Using the listing that follows, return every line with the word "panel".

START GIVEN ENTRIES

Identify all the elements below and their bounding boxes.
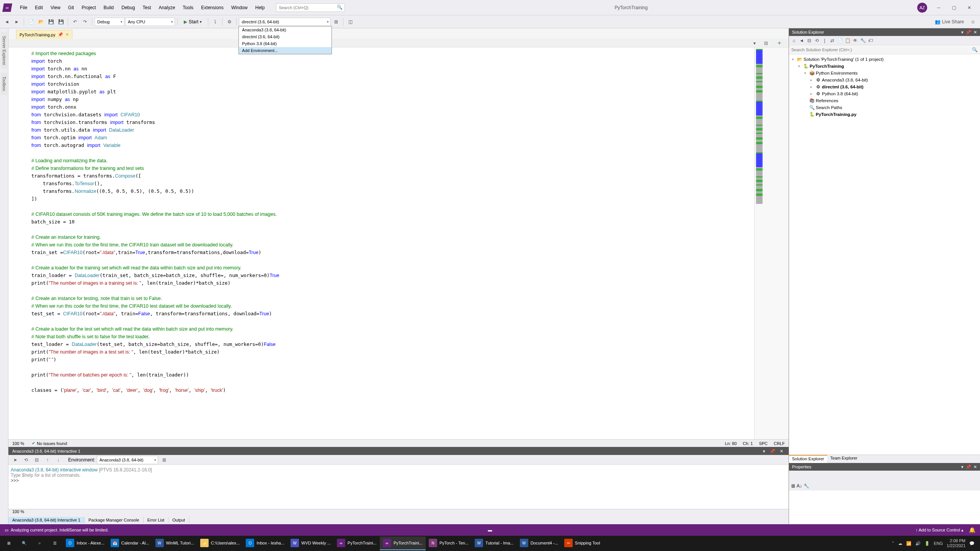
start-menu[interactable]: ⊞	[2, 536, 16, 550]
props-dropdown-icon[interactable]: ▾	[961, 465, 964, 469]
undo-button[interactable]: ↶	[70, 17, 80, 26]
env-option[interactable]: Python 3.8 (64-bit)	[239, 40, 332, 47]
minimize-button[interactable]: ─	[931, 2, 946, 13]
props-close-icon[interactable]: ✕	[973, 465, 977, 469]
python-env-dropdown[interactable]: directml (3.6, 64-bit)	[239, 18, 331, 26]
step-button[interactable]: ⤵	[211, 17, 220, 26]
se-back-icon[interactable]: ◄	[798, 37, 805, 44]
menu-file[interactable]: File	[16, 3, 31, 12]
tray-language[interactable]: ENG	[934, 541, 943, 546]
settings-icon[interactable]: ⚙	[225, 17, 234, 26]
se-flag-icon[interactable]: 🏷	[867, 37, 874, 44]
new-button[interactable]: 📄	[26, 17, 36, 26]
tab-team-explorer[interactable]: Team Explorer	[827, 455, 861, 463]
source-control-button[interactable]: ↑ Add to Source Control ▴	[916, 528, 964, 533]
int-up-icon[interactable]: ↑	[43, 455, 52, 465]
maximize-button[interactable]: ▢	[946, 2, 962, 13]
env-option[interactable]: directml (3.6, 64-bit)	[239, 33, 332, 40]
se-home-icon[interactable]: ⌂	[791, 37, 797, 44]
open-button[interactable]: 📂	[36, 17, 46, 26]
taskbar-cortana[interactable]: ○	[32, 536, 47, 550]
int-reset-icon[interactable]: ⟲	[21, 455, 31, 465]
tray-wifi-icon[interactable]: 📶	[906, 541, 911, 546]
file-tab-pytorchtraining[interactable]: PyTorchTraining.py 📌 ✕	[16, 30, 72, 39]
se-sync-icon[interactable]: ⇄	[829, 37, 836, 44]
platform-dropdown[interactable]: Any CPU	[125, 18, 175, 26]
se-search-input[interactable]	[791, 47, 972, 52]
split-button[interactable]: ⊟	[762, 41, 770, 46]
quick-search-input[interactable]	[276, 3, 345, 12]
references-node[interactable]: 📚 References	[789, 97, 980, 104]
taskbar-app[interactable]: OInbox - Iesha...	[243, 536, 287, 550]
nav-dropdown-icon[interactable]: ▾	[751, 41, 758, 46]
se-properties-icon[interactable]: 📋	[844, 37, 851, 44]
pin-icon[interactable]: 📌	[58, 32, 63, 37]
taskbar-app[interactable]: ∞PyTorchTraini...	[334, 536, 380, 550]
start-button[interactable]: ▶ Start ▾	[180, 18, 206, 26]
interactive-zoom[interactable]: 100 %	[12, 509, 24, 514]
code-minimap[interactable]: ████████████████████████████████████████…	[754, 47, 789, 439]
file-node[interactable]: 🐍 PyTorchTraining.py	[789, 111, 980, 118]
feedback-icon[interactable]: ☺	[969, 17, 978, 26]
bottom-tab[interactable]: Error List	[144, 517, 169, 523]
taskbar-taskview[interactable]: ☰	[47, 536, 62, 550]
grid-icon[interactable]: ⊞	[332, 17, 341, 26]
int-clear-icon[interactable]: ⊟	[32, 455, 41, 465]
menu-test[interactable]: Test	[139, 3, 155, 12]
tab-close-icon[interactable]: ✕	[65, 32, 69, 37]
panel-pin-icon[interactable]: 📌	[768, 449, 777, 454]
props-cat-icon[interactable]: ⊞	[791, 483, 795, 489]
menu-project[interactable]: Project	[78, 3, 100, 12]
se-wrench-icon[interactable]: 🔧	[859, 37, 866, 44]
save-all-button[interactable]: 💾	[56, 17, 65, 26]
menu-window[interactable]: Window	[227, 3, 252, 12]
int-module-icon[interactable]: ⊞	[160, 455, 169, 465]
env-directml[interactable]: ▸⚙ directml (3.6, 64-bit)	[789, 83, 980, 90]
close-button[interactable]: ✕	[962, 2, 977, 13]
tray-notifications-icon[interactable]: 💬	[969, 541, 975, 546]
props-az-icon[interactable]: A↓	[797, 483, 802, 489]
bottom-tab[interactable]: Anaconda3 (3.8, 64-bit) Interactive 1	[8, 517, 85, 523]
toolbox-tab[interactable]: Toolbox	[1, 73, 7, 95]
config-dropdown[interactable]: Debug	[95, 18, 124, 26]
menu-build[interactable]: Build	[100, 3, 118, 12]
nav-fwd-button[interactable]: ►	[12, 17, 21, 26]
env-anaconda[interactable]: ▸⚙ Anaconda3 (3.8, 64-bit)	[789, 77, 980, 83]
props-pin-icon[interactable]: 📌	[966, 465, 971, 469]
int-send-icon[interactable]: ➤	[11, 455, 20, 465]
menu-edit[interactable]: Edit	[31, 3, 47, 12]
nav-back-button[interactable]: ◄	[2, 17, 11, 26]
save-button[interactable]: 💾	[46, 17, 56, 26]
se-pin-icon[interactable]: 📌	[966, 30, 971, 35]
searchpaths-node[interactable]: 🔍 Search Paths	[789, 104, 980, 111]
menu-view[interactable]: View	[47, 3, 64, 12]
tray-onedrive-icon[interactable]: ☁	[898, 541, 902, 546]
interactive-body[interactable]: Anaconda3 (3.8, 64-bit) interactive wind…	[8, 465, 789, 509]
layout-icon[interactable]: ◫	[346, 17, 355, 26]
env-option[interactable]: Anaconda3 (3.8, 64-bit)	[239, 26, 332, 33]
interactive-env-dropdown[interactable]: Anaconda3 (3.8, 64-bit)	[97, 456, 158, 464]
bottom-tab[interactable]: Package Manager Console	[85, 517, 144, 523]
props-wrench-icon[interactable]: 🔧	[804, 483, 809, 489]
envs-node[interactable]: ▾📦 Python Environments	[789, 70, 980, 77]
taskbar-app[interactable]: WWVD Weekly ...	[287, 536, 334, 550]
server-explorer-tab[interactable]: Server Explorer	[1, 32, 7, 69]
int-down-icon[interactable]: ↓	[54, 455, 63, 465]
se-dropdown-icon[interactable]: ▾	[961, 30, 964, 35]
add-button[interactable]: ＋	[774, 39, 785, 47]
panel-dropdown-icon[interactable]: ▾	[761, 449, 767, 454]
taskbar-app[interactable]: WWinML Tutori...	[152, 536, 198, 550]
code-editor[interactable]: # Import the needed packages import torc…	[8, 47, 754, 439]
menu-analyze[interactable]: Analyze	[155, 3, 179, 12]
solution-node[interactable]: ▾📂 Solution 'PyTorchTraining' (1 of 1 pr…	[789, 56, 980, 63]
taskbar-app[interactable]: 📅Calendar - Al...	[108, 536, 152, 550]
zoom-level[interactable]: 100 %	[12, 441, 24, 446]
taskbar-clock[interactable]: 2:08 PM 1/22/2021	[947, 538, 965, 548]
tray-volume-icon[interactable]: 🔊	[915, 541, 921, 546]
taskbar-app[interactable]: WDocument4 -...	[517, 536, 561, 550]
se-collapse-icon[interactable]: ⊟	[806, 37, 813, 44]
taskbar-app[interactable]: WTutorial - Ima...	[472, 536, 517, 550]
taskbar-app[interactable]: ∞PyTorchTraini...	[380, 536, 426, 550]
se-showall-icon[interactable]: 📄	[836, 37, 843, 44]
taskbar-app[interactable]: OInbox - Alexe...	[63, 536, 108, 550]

END GIVEN ENTRIES
START GIVEN ENTRIES

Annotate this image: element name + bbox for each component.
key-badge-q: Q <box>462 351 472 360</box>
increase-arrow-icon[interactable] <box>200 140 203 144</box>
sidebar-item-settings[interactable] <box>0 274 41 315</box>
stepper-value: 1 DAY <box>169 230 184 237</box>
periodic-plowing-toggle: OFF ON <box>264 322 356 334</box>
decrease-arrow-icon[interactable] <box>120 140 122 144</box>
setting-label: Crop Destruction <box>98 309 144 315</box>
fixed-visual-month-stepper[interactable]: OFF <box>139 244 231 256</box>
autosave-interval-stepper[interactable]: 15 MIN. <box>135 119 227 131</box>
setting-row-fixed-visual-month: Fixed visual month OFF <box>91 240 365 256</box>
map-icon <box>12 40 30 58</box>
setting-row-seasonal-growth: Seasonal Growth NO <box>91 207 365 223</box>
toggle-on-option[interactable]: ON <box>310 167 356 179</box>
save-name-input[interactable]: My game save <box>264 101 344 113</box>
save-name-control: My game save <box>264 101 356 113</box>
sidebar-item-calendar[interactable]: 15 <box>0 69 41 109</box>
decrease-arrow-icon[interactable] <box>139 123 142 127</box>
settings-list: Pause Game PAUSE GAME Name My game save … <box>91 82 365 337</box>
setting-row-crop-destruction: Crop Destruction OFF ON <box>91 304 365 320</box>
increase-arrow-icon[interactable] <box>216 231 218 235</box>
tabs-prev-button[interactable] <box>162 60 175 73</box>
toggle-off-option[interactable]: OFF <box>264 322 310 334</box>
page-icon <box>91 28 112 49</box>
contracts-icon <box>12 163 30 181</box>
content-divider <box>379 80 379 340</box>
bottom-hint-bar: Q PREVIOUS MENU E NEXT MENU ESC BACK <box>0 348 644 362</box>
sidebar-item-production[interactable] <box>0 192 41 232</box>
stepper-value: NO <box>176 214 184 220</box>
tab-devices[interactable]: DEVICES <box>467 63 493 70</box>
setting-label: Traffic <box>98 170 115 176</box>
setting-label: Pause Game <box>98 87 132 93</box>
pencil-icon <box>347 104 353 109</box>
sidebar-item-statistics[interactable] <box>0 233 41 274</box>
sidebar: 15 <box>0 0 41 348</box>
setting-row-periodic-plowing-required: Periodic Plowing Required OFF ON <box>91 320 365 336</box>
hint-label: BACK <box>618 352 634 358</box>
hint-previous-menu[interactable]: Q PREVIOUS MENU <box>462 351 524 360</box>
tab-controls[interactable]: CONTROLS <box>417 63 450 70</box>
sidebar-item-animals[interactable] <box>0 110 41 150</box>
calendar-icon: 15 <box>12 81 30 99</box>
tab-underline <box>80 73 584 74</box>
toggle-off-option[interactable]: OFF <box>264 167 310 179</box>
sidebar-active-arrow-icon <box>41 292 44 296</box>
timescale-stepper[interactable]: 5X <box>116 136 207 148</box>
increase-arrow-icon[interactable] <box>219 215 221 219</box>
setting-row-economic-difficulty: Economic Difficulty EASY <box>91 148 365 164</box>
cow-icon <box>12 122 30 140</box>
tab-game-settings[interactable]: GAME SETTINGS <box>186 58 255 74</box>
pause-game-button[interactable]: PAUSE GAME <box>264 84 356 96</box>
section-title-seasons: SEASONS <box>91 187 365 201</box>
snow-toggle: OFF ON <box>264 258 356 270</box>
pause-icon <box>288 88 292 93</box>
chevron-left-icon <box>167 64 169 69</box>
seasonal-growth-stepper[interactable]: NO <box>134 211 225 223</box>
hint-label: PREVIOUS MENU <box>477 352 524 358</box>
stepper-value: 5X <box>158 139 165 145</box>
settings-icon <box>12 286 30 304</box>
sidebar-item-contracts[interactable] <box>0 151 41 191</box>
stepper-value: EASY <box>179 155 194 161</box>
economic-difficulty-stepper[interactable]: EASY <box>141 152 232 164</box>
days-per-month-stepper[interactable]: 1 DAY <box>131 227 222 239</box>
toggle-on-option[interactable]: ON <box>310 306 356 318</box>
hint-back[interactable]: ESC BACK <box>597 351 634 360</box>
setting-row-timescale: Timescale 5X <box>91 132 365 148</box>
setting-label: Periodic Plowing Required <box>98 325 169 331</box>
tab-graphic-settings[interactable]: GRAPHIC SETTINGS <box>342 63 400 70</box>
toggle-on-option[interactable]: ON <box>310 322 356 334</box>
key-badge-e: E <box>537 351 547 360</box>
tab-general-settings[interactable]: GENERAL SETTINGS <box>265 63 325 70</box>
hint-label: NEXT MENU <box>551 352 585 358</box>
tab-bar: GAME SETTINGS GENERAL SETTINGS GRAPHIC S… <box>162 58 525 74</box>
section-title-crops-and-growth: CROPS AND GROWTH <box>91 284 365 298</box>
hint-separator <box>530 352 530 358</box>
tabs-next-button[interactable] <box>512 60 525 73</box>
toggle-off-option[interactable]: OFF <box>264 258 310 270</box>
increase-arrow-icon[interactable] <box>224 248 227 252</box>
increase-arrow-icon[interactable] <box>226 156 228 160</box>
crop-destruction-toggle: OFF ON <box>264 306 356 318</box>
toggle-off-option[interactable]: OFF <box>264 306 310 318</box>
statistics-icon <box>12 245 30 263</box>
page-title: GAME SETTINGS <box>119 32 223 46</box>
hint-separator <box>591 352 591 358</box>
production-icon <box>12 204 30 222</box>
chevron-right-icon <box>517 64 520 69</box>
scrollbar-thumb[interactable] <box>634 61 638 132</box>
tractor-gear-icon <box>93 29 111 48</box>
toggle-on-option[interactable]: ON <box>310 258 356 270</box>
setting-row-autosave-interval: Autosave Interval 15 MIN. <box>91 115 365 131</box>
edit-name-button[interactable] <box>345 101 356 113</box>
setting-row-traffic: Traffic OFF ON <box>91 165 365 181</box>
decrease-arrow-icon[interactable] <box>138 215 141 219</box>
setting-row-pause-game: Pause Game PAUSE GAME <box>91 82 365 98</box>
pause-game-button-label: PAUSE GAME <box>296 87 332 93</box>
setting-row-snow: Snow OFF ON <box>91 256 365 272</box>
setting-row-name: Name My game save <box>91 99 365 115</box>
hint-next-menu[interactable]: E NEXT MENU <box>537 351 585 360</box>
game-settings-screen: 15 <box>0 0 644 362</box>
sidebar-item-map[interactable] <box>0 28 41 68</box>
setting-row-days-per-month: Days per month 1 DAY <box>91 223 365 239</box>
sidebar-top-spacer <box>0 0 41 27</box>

END GIVEN ENTRIES

● REPLY:
panel-pin-icon[interactable]: 📌	[768, 449, 777, 454]
panel-dropdown-icon[interactable]: ▾	[761, 449, 767, 454]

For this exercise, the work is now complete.